──────── Task data
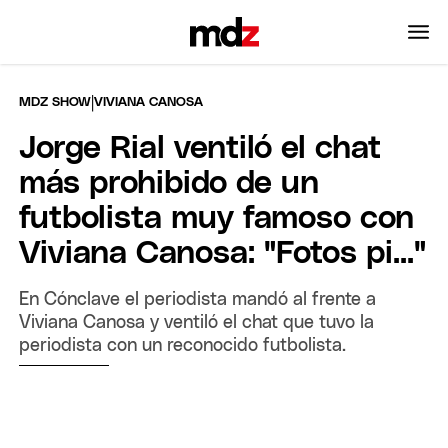
|
MDZ SHOW
VIVIANA CANOSA
Jorge Rial ventiló el chat
más prohibido de un
futbolista muy famoso con
Viviana Canosa: "Fotos pi..."
En Cónclave el periodista mandó al frente a
Viviana Canosa y ventiló el chat que tuvo la
periodista con un reconocido futbolista.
────────────────
▸ The task
Please give only the number of lines in the listing that hold the word "futbolista".

▸ Task response
2